To find evidence to back this claim, we need only to look back at the 2018 midterms. While Republicans may have lost the House of Representatives and six Governor’s mansions, they ought to see the midterms as an overall success. The GOP won three key Governor’s races in Florida, Georgia and Ohio, all states that are essential for a Trump victory in 2020. With regard to the Senate, Republicans achieved a net gain of two seats by flipping Senate races in North Dakota, Missouri, Indiana, and Florida. These victories were accompanied by successes in vulnerable states like Tennessee and Texas.

Even on a surface level, it is clear to see that the electoral map President Trump needs to meet the 270 threshold in 2020 looks strong and flexible. When we peek behind the curtain of Republican strategy during the midterms, we see Trump’s prospects of re-election look even better. The GOP was banking on President Trump’s presence on the campaign trail to boost their candidates, and it appears to have paid off. In Senate races, 57 percent of President Trump’s endorsed candidates won, including Mike Braun in Indiana. Braun is significant because he was widely considered a close underdog during the campaign cycle, until President Trump spent the night before election day campaigning on his behalf in Fort Wayne, Indiana. In terms of long term investment, Ron DeSantis, the newly elected Trump-like Governor of Florida, currently enjoys the highest approval rating of any Florida Governor in the past 10 years. This is a good sign for Trump’s 2020 aspirations in the state.

This is all clearly reflective of the voters that remain committed to President Trump’s mandate to lead the country. When we look at the mid-term success of the GOP juxtaposed with both progressive shortcomings and the outlook of the Democrat 2020 field, we see that President Trump has a firm platform to use for re-election.


Stop the Hand Wringing

BY ERICA KELLY, GMU DEMOCRATS’ CONTRIBUTOR

Ahead of 2020, Democrats have a lot to reckon with. The first is that a crowded field is not a disadvantage. The second is that progressives are going to deliver the election, not cost it.

To be clear, there are absolutely valid concerns about whether or not the party will unite around the nominee, but pundits seem to be obsessed with this narrative that the left is too divided to rally around one candidate. I believe that come next June, they will be rather underwhelmed.

The truth is, a crowded field leads to a less divisive primary than the binary option Democrats had in 2016. In 2016, you were either in Hillary’s camp or Bernie’s. It was one or the other, and there was little-to-no grey area between the two. This led to an us vs. them feeling within the left, one side too moderate, the other too radical, and no room for either side in the other.

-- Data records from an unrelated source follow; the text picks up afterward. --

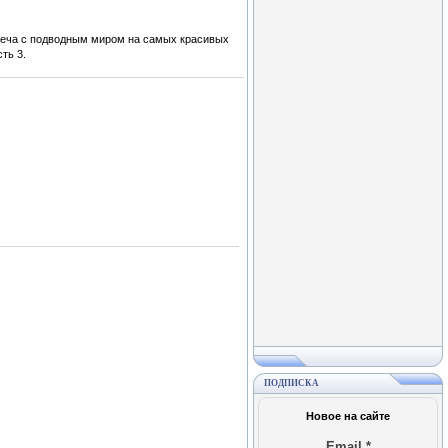
треча с подводным миром на самых красивых
ть 3.
ПОДПИСКА
Новое на сайте
Email
*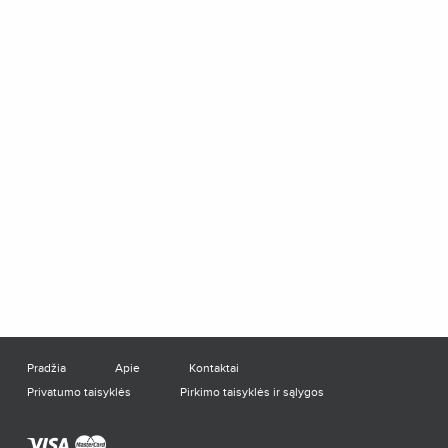
Pradžia
Apie
Kontaktai
Privatumo taisyklės
Pirkimo taisyklės ir sąlygos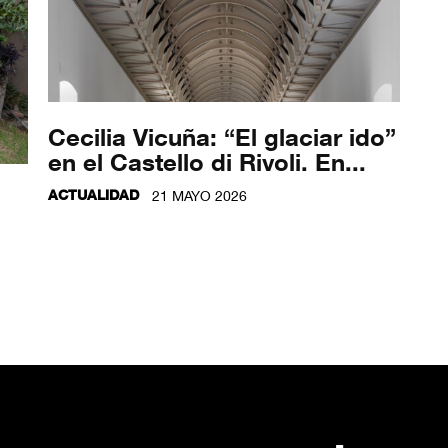
Cecilia Vicuña: “El glaciar ido”
en el Castello di Rivoli. En...
ACTUALIDAD
21 MAYO 2026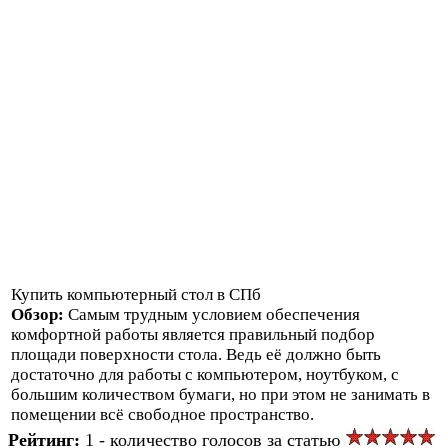
Купить компьютерный стол в СПб
Обзор:
Самым трудным условием обеспечения
комфортной работы является правильный подбор
площади поверхности стола. Ведь её должно быть
достаточно для работы с компьютером, ноутбуком, с
большим количеством бумаги, но при этом не занимать в
помещении всё свободное пространство.
Рейтинг:
1 - количество голосов за статью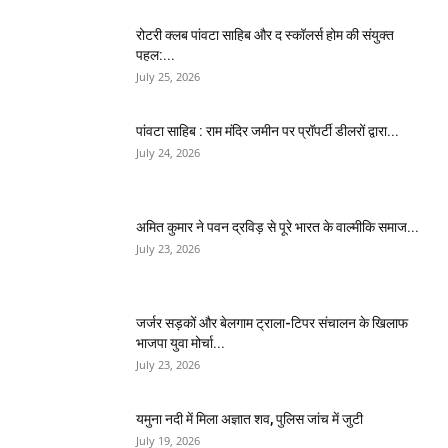
​रोटरी क्लब पांवटा साहिब और द स्कॉलर्स होम की संयुक्त
पहल:...
July 25, 2026
पांवटा साहिब : राम मंदिर जमीन पर प्रॉपर्टी डीलरों द्वारा...
July 24, 2026
अमित कुमार ने पवन द्रविड़ से पूरे भारत के वाल्मीकि समाज...
July 23, 2026
जर्जर सड़कों और बेलगाम ट्राला-टिपर संचालन के खिलाफ
भाजपा युवा मोर्चा...
July 23, 2026
यमुना नदी में मिला अज्ञात शव, पुलिस जांच में जुटी
July 19, 2026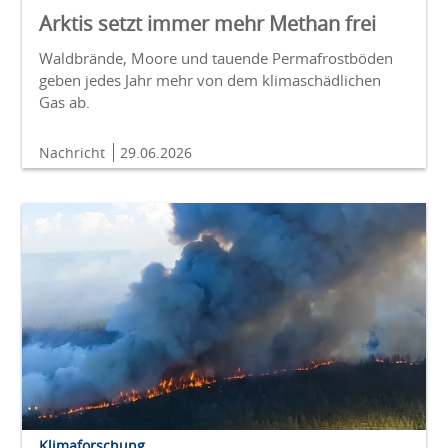
Arktis setzt immer mehr Methan frei
Waldbrände, Moore und tauende Permafrostböden
geben jedes Jahr mehr von dem klimaschädlichen
Gas ab.
Nachricht
29.06.2026
Klimaforschung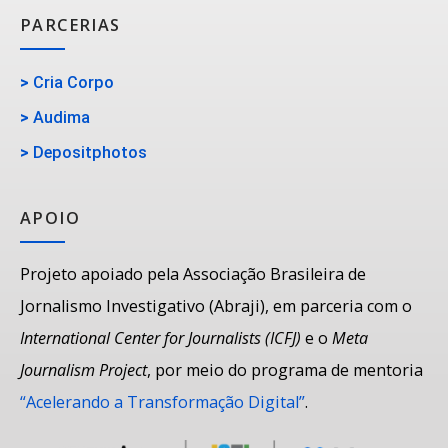
PARCERIAS
>
Cria Corpo
>
Audima
>
Depositphotos
APOIO
Projeto apoiado pela Associação Brasileira de
Jornalismo Investigativo (Abraji), em parceria com o
International Center for Journalists (ICFJ)
e o
Meta
Journalism Project
, por meio do programa de mentoria
“Acelerando a Transformação Digital”
.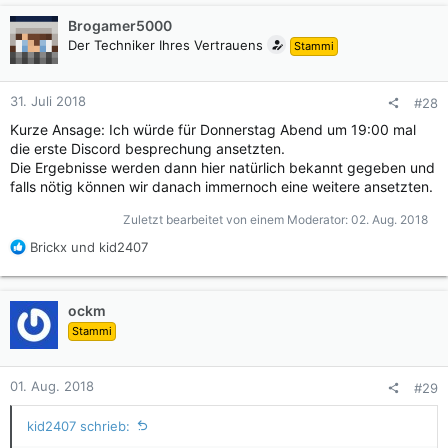
Brogamer5000
Der Techniker Ihres Vertrauens
Stammi
31. Juli 2018
#28
Kurze Ansage: Ich würde für Donnerstag Abend um 19:00 mal
die erste Discord besprechung ansetzten.
Die Ergebnisse werden dann hier natürlich bekannt gegeben und
falls nötig können wir danach immernoch eine weitere ansetzten.
Zuletzt bearbeitet von einem Moderator:
02. Aug. 2018
R
Brickx
und
kid2407
e
a
k
ockm
t
Stammi
i
o
n
01. Aug. 2018
#29
e
n
kid2407 schrieb:
: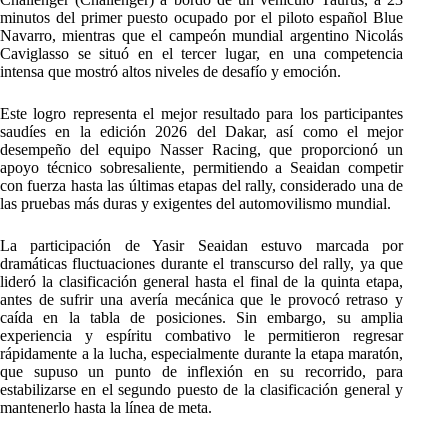
minutos del primer puesto ocupado por el piloto español Blue
Navarro, mientras que el campeón mundial argentino Nicolás
Caviglasso se situó en el tercer lugar, en una competencia
intensa que mostró altos niveles de desafío y emoción.
Este logro representa el mejor resultado para los participantes
saudíes en la edición 2026 del Dakar, así como el mejor
desempeño del equipo Nasser Racing, que proporcionó un
apoyo técnico sobresaliente, permitiendo a Seaidan competir
con fuerza hasta las últimas etapas del rally, considerado una de
las pruebas más duras y exigentes del automovilismo mundial.
La participación de Yasir Seaidan estuvo marcada por
dramáticas fluctuaciones durante el transcurso del rally, ya que
lideró la clasificación general hasta el final de la quinta etapa,
antes de sufrir una avería mecánica que le provocó retraso y
caída en la tabla de posiciones. Sin embargo, su amplia
experiencia y espíritu combativo le permitieron regresar
rápidamente a la lucha, especialmente durante la etapa maratón,
que supuso un punto de inflexión en su recorrido, para
estabilizarse en el segundo puesto de la clasificación general y
mantenerlo hasta la línea de meta.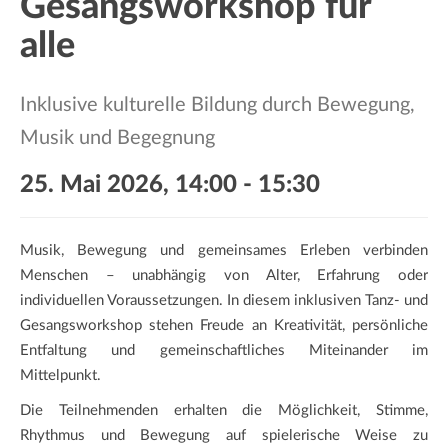
Gesangsworkshop für
a
t
alle
i
o
Inklusive kulturelle Bildung durch Bewegung,
n
Musik und Begegnung
25. Mai 2026, 14:00
-
15:30
Musik, Bewegung und gemeinsames Erleben verbinden
Menschen – unabhängig von Alter, Erfahrung oder
individuellen Voraussetzungen. In diesem inklusiven Tanz- und
Gesangsworkshop stehen Freude an Kreativität, persönliche
Entfaltung und gemeinschaftliches Miteinander im
Mittelpunkt.
Die Teilnehmenden erhalten die Möglichkeit, Stimme,
Rhythmus und Bewegung auf spielerische Weise zu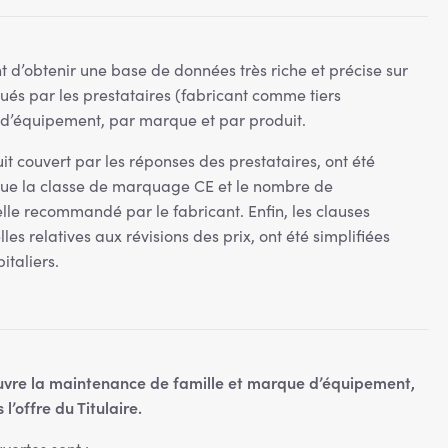
d’obtenir une base de données très riche et précise sur
ués par les prestataires (fabricant comme tiers
e d’équipement, par marque et par produit.
 couvert par les réponses des prestataires, ont été
 que la classe de marquage CE et le nombre de
le recommandé par le fabricant. Enfin, les clauses
es relatives aux révisions des prix, ont été simplifiées
italiers.
couvre la maintenance de famille et marque d’équipement,
l’offre du Titulaire.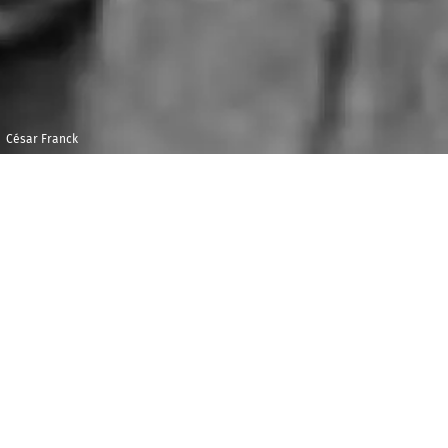
César Franck
Jeudi 7 juin 2018
Maison de la
Radio et de la
19h00
Musique - Studio
109
P
lusieurs versions de la
Sonate pour violon et
piano
de
Franck
sont soumises à une écoute en
aveugle, trois critiques élisent la version reine. Mais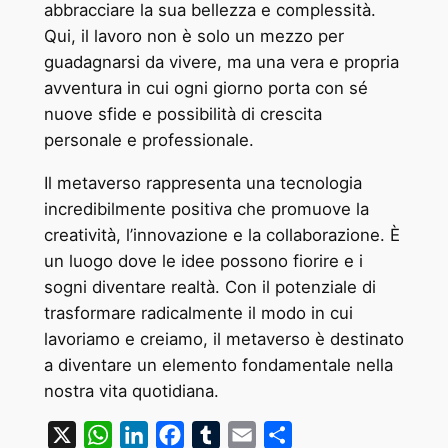
abbracciare la sua bellezza e complessità.
Qui, il lavoro non è solo un mezzo per
guadagnarsi da vivere, ma una vera e propria
avventura in cui ogni giorno porta con sé
nuove sfide e possibilità di crescita
personale e professionale.
Il metaverso rappresenta una tecnologia
incredibilmente positiva che promuove la
creatività, l’innovazione e la collaborazione. È
un luogo dove le idee possono fiorire e i
sogni diventare realtà. Con il potenziale di
trasformare radicalmente il modo in cui
lavoriamo e creiamo, il metaverso è destinato
a diventare un elemento fondamentale nella
nostra vita quotidiana.
X
WhatsApp
LinkedIn
Facebook
Tumblr
Email
Condividi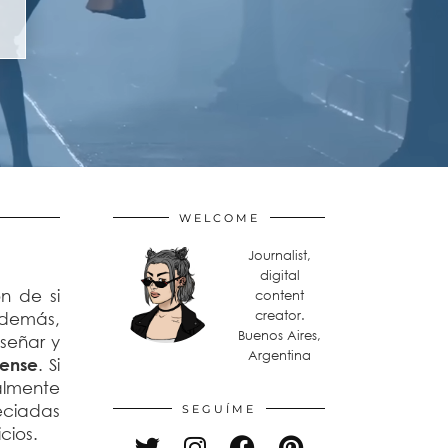
WELCOME
Journalist,
digital
n de si
content
creator.
además,
Buenos Aires,
señar y
Argentina
tense
. Si
almente
eciadas
SEGUÍME
cios.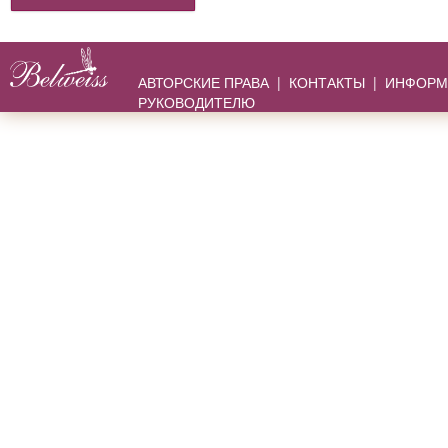
АВТОРСКИЕ ПРАВА
|
КОНТАКТЫ
|
ИНФОРМ
РУКОВОДИТЕЛЮ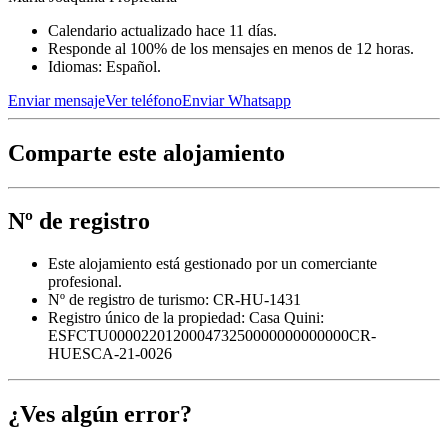
Calendario actualizado hace 11 días.
Responde al 100% de los mensajes en menos de 12 horas.
Idiomas: Español.
Enviar mensaje
Ver teléfono
Enviar Whatsapp
Comparte este alojamiento
Nº de registro
Este alojamiento está gestionado por un comerciante
profesional.
Nº de registro de turismo: CR-HU-1431
Registro único de la propiedad:
Casa Quini:
ESFCTU000022012000473250000000000000CR-
HUESCA-21-0026
¿Ves algún error?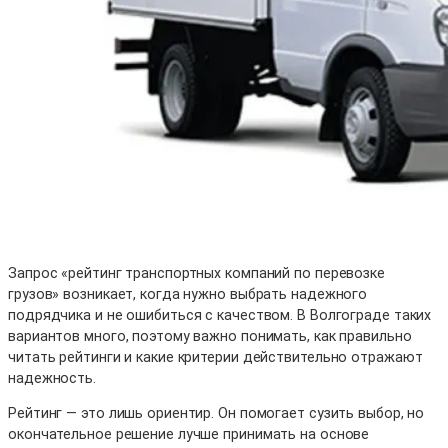
Запрос «рейтинг транспортных компаний по перевозке
грузов» возникает, когда нужно выбрать надежного
подрядчика и не ошибиться с качеством. В Волгограде таких
вариантов много, поэтому важно понимать, как правильно
читать рейтинги и какие критерии действительно отражают
надежность.
Рейтинг — это лишь ориентир. Он помогает сузить выбор, но
окончательное решение лучше принимать на основе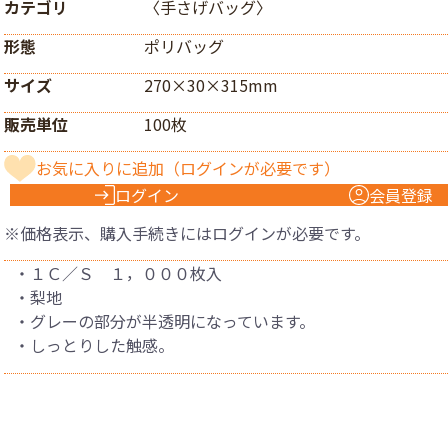
カテゴリ
〈手さげバッグ〉
形態
ポリバッグ
サイズ
270×30×315mm
販売単位
100枚
お気に入りに追加
（ログインが必要です）
ログイン
会員登録
※価格表示、購入手続きにはログインが必要です。
・１Ｃ／Ｓ １，０００枚入
・梨地
・グレーの部分が半透明になっています。
・しっとりした触感。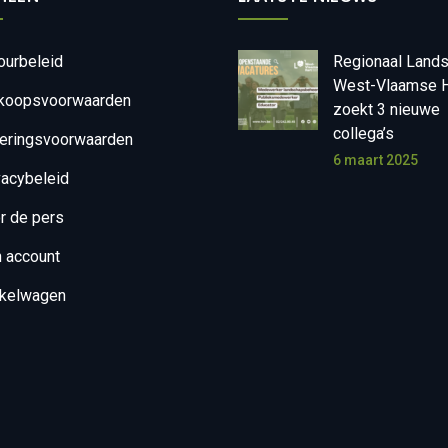
ourbeleid
Regionaal Land
West-Vlaamse H
koopsvoorwaarden
zoekt 3 nieuwe
collega’s
eringsvoorwaarden
6 maart 2025
vacybeleid
r de pers
n account
kelwagen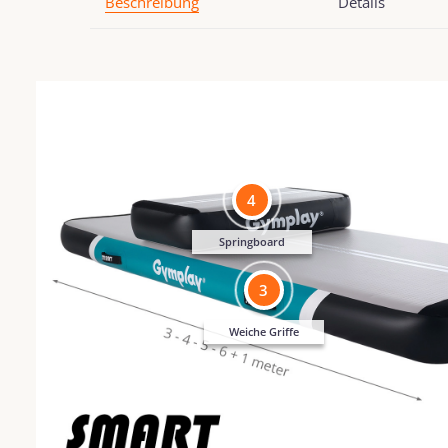
Beschreibung
Details
4
Springboard
3
Weiche Griffe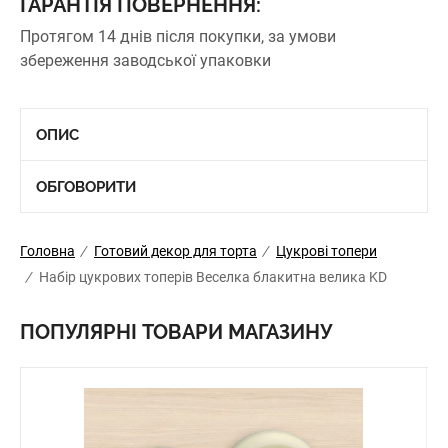
ГАРАНТІЯ ПОВЕРНЕННЯ:
Протягом 14 днів після покупки, за умови
збереження заводської упаковки
ОПИС
ОБГОВОРИТИ
Головна
/
Готовий декор для торта
/
Цукрові топери
/
Набір цукрових топерів Веселка блакитна велика KD
ПОПУЛЯРНІ ТОВАРИ МАГАЗИНУ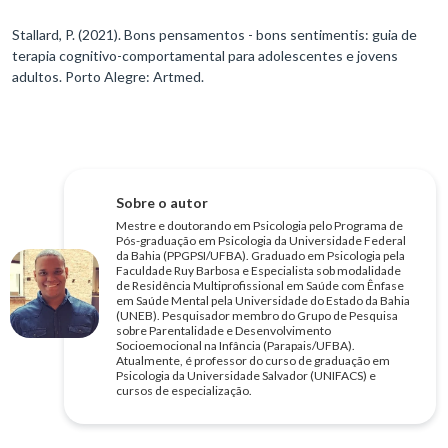
Stallard, P. (2021). Bons pensamentos - bons sentimentis: guia de
terapia cognitivo-comportamental para adolescentes e jovens
adultos. Porto Alegre: Artmed.
Sobre o autor
Mestre e doutorando em Psicologia pelo Programa de
Pós-graduação em Psicologia da Universidade Federal
da Bahia (PPGPSI/UFBA). Graduado em Psicologia pela
Faculdade Ruy Barbosa e Especialista sob modalidade
de Residência Multiprofissional em Saúde com Ênfase
em Saúde Mental pela Universidade do Estado da Bahia
(UNEB). Pesquisador membro do Grupo de Pesquisa
sobre Parentalidade e Desenvolvimento
Socioemocional na Infância (Parapais/UFBA).
Atualmente, é professor do curso de graduação em
Psicologia da Universidade Salvador (UNIFACS) e
cursos de especialização.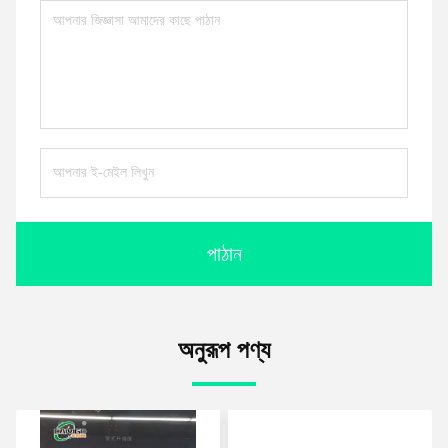
পাঠান
অনুরূপ পণ্য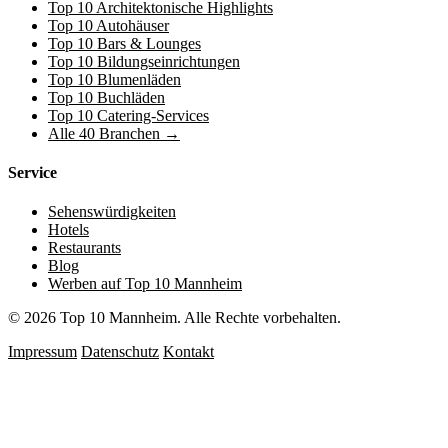
Top 10 Architektonische Highlights
Top 10 Autohäuser
Top 10 Bars & Lounges
Top 10 Bildungseinrichtungen
Top 10 Blumenläden
Top 10 Buchläden
Top 10 Catering-Services
Alle 40 Branchen →
Service
Sehenswürdigkeiten
Hotels
Restaurants
Blog
Werben auf Top 10 Mannheim
© 2026 Top 10 Mannheim. Alle Rechte vorbehalten.
Impressum
Datenschutz
Kontakt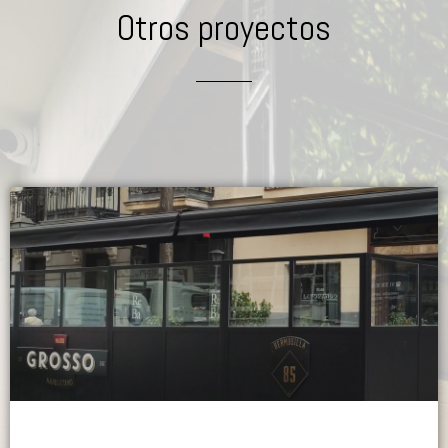
Otros proyectos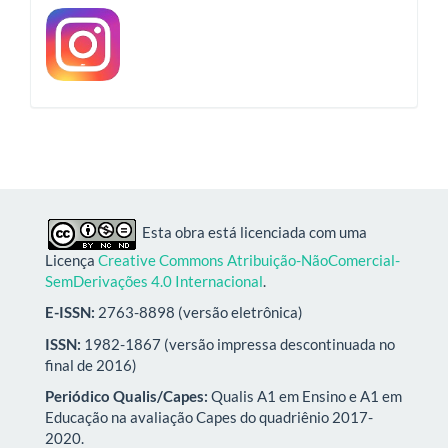
Esta obra está licenciada com uma
Licença
Creative Commons Atribuição-NãoComercial-
SemDerivações 4.0 Internacional
.
E-ISSN:
2763-8898 (versão eletrônica)
ISSN:
1982-1867 (versão impressa descontinuada no
final de 2016)
Periódico Qualis/Capes:
Qualis A1 em Ensino e A1 em
Educação na avaliação Capes do quadriênio 2017-
2020.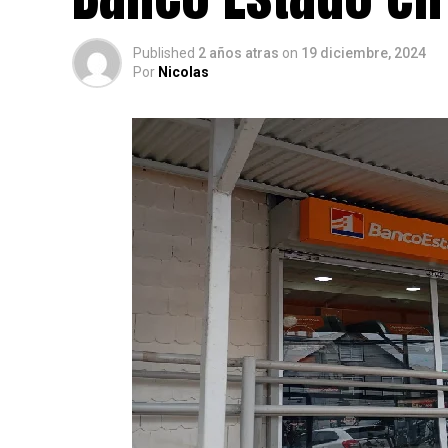
Published
2 años atras
on
19 diciembre, 2024
Por
Nicolas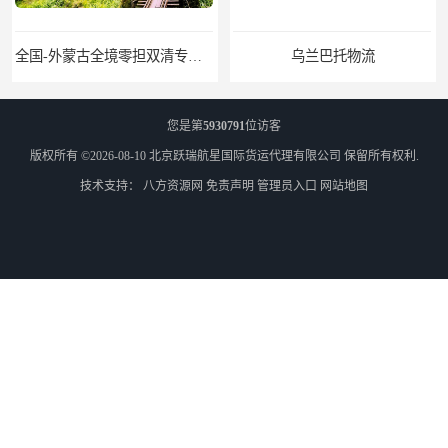
全国-外蒙古全境零担双清专线/外蒙古DDP双清
乌兰巴托物流
您是第
5930791
位访客
版权所有 ©2026-08-10
北京跃瑞航星国际货运代理有限公司
保留所有权利.
技术支持：
八方资源网
免责声明
管理员入口
网站地图
外蒙古货运
外蒙古散货拼箱报关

However, in this primary, the grey area is massive. The blessing of a crowded field is that nearly every ideology within the left is represented in one way or another. Liberals have never had a better chance at being accurately represented then right now. With a swath of candidates, a variety of overlapping policy positions and a common vision for our nation, it is much easier for Democrats to find an ideological home in the campaigns other than the candidate of their choice. Aside from this, the left is also creating the campaign and financing infrastructure necessary to support the nominee once they emerge. Multiple grassroots organizations and political action committees, including the Unify or Die fund by Swing Left, are already preparing for this scenario, and will help lead the party to rally around our eventual nominee.

With that aside, the other common narrative headed into 2020 is that progressive candidates are bad for our party, that they will cost us the independent voters we need to win the general election and that the party is moving too far left. I would argue that the only candidate who can win in 2020 is a progressive with a populist message. Independents will not deliver us this election, and we would be doing ourselves a disservice to nominate a centrist that alienates the young, progressive, diverse voters that delivered us the midterms and the Obama presidency.

In 2012, Obama lost the vote amongst Independents in every swing state except one, and lost to Romney amongst these voters by 5 percent nationwide. The only base that can show up in larger numbers than Trump’s is the coalition Obama first mobilized in 2008. But Democrats cannot just ask for these communities’ votes. We must earn them with the progressive, populist platform that mobilized large portions of these communities in 2018.

Over the next year and a half, we are going to hear endless hot takes. But right now is our time to get the very best our party has to offer, to prepare to unify, and to fight for our vision for this nation.